A landmark study: Can preschoolers wait?
A study done by psychologist Walter Mischel at Stanford in the sixties has long been a classic. But it takes on dramatically increased significance with the growth of our understanding of brain plasticity in the last two decades of neuroscience.
In this study, preschoolers were seen in a small room with their mothers. The experimenter put a marshmallow on the table and told the child he can eat it right away. Or, if the child can wait until the experimenter and the child’s mother return to the room, he will get an additional marshmallow. The kids had nothing else to do in the room but wait, no way to distract themselves from the temptation to just go ahead and eat the yummy treat now.
The majority of children were unable to wait the maximum time of 15 or 20 minutes, and ate the marshmallow. The average time kids could wait was 6 minutes.
The ability to wait made a huge difference later in life.
Here’s where the story gets interesting: the research team followed the kids into adulthood. They found that those who could exercise greater self control and delay gratification for longer periods of time had greater confidence, better interpersonal skills, higher SAT scores, reduced incidence of substance abuse, and many other positive life outcomes.
These findings suggest that “the marshmallow test” is ‘‘an early indicator of an apparently long-term personal quality’’(Mischel et al., 1988, 2011) that leads to myriad positive outcomes in life. A child who possesses more self-control can resist fleeting temptations to pursue difficult goals throughout life. In contrast, children with less self-control fail to persist toward these goals and thus achieve less.

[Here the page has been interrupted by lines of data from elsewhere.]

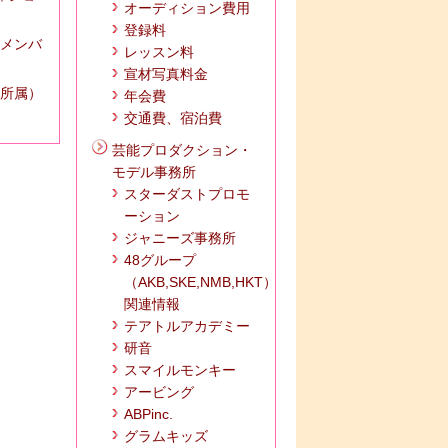
オーディション費用
登録料
 メンバ
レッスン料
宣材写真料金
所属）
年会費
交通費、宿泊費
芸能プロダクション・
モデル事務所
スターダストプロモ
ーション
ジャニーズ事務所
48グループ
（AKB,SKE,NMB,HKT）
関連情報
テアトルアカデミー
研音
スマイルモンキー
アービング
ABPinc.
グラムキッズ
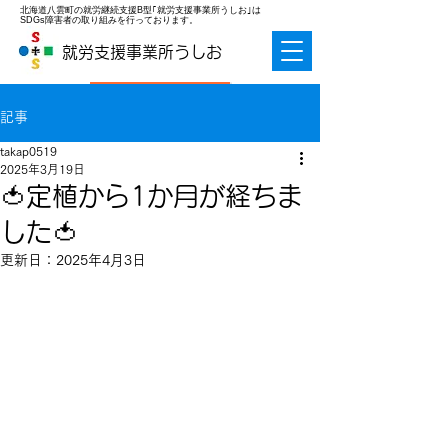
北海道八雲町の就労継続支援B型｢就労支援事業所うしお｣は
SDGs障害者の取り組みを行っております。
就労支援事業所うしお
お問合せ
記事
takap0519
2025年3月19日
🍅定植から1か月が経ちま
した🍅
更新日：
2025年4月3日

Note a key element in the interpretation here: the capacity (and incapacity) for self-control is a “long term personal quality”. Implied but not explicitly stated here is that this capacity is more or less fixed. Long term. Either you got it or you don’t.
Now we know better: The brain is changeable.

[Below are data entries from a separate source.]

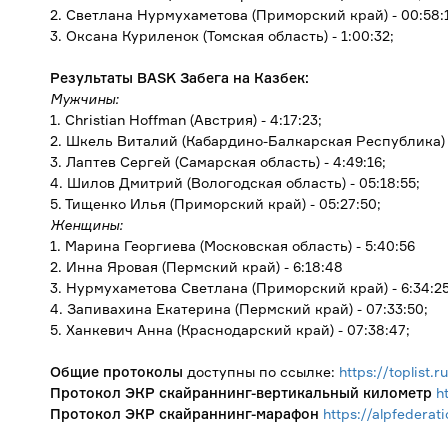
2. Светлана Нурмухаметова (Приморский край) - 00:58:
3. Оксана Куриленок (Томская область) - 1:00:32;
Результаты BASK Забега на Казбек:
Мужчины:
1. Christian Hoffman (Австрия) - 4:17:23;
2. Шкель Виталий (Кабардино-Балкарская Республика) -
3. Лаптев Сергей (Самарская область) - 4:49:16;
4. Шилов Дмитрий (Вологодская область) - 05:18:55;
5. Тищенко Илья (Приморский край) - 05:27:50;
Женщины:
1. Марина Георгиева (Московская область) - 5:40:56
2. Инна Яровая (Пермский край) - 6:18:48
3. Нурмухаметова Светлана (Приморский край) - 6:34:2
4. Запивахина Екатерина (Пермский край) - 07:33:50;
5. Ханкевич Анна (Краснодарский край) - 07:38:47;
Общие протоколы
доступны по ссылке:
https://toplist.
Протокол ЭКР скайраннинг-вертикальный километр
h
Протокол ЭКР скайраннинг-марафон
https://alpfedera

We know now what Dr. Mischel and colleagues did not in the 60’s – that the brain the constantly reshaped by experience. It is plastic, moldable, shapeable. This experience-dependent change takes place in neural pathways and in the broad connectivity of these pathways in neural networks. It occurs on many levels, from cellular changes in learning to larger scale changes in neural activiation and coordination due to highly repetitive (expert) experience.
This fascinating story of neuroplasticity is described in several great books, including:
- Train Your Mind, Change Your Brain: How a New Science Reveals Our Extraordinary Potential to Transform Ourselves. by Sharon Begley
- The Mind and the Brain: Neuroplasticity and the Power of Mental Force by Jeffrey M. Schwartz and Sharon Begley
- The Brain That Changes Itself: Stories of Personal Triumph from the Frontiers of Brain Science by Norman Doidge
Up until recently, there was a very wide consensus that brain structure is relatively fixed after a critical period during early childhood. This belief has been challenged by a long and consistent stream of findings from neuroscience showing that many aspects of the brain remain plastic even into adulthood.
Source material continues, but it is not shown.